Data —
========================================================================
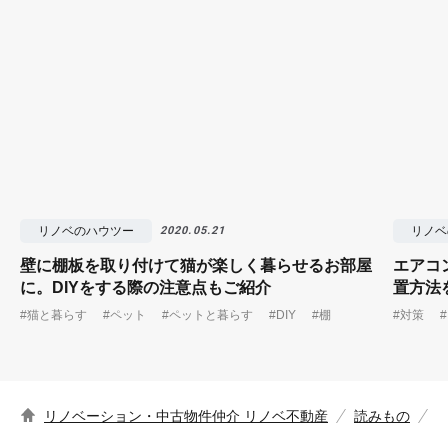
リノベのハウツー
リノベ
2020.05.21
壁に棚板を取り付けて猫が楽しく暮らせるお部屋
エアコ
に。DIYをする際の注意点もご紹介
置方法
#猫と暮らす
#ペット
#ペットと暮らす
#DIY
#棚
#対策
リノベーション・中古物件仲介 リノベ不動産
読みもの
========================================================================
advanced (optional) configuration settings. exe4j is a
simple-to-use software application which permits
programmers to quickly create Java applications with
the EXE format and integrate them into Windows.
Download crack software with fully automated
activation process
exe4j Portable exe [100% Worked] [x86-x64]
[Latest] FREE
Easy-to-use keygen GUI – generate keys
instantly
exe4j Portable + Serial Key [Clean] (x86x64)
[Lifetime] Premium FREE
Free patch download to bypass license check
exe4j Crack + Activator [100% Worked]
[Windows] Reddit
========================================================================
About this exercise — In the material above, find each line that has the string "Portable" and return it.

Written response —
exe4j Portable exe [100% Worked] [x86-x64]
exe4j Portable + Serial Key [Clean] (x86x64)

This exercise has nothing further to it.